*Exercise requirements*
Each line that includes the word "Bordado" should be copied from the records.
Segment Start: Exercise inputs
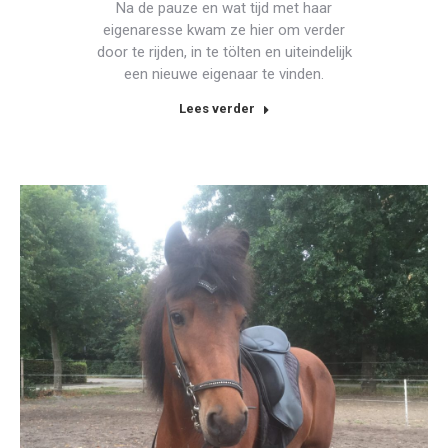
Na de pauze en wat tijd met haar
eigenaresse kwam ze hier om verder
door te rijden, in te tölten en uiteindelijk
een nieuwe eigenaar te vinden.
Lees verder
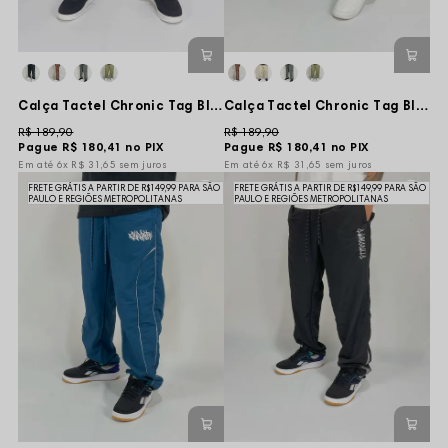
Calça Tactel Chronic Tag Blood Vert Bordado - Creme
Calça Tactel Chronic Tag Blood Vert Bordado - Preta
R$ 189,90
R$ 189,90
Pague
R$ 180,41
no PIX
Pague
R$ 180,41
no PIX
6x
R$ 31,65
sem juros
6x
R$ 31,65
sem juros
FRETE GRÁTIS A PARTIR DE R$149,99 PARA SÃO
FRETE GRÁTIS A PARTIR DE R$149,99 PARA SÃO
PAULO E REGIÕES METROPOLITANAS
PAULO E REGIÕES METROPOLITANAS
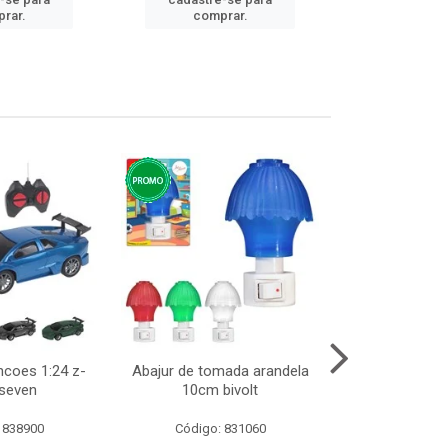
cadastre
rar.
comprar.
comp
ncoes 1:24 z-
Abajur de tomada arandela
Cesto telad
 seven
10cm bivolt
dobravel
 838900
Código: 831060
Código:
Segment End: Exercise inputs
Segment Start: Exercise inputs
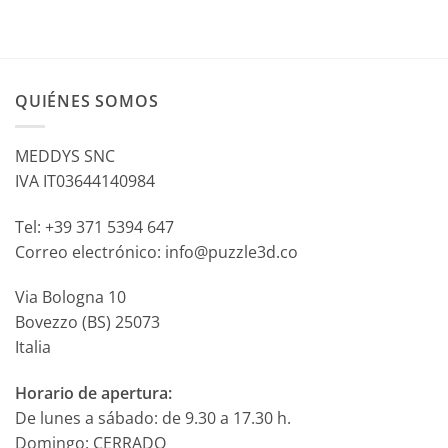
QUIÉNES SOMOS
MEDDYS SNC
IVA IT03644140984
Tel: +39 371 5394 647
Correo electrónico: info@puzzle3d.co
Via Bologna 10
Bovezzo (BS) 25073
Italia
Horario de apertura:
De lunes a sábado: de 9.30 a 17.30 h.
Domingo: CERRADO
Segment End: Exercise inputs
*Output of the exercise*
Calça Tactel Chronic Tag Blood Vert Bordado - Creme
Calça Tactel Chronic Tag Blood Vert Bordado - Preta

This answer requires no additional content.